LaRocca's experience with both professional and amateur playing has helped make him an effective teacher at all levels. LaRocca just became executive director of Music-COMP, to which young composers can submit their scores online, and he directs the South Burlington Community Chorus and the Champlain Philharmonic. He also taught the unpopular ear-training class at Saint Michael's College, where "Matt achieved a higher level of fun," according to Lew, the music department chair.
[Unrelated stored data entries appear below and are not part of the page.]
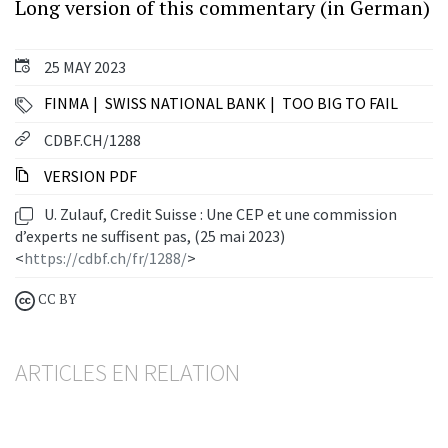
Long version of this commentary (in German)
25 MAY 2023
FINMA
SWISS NATIONAL BANK
TOO BIG TO FAIL
CDBF.CH/1288
VERSION PDF
U. Zulauf, Credit Suisse : Une CEP et une commission
d’experts ne suffisent pas, (25 mai 2023)
<
https://cdbf.ch/fr/1288/
>
CC BY
ARTICLES EN RELATION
This fall, LaRocca switched to the University of Vermont to teach music theory. Patricia Julien, a jazz flutist, composer and professor who heads UVM's composition theory program, recalls being impressed by his guest teaching. LaRocca asked students to sing "Twinkle, Twinkle Little Star" while he played countermelodies and variations on the piano. "It was a way of him not being elitist," Julien notes. "Here was a really well-trained, experienced, professional musician saying, 'Here's how fun [music] is.'"
That sensibility was obvious last month at LaRocca's first performance with the new-classical group TURNmusic. He played an improvisational solo on his viola, which was wired to a five-pedal board at his feet. "That's my pedal porn," he joked with the audience. Then LaRocca embarked on a hypnotizing work of brief phrases, which he threw into repeat with a touch to a pedal while bowing other melodies on top.
"He's in love with what he does," says Cadwallader. "I talk about how [musicians and composers] can be deputized as advocates of the art form. Well, love is a great example of that. You can feel it when you're around him."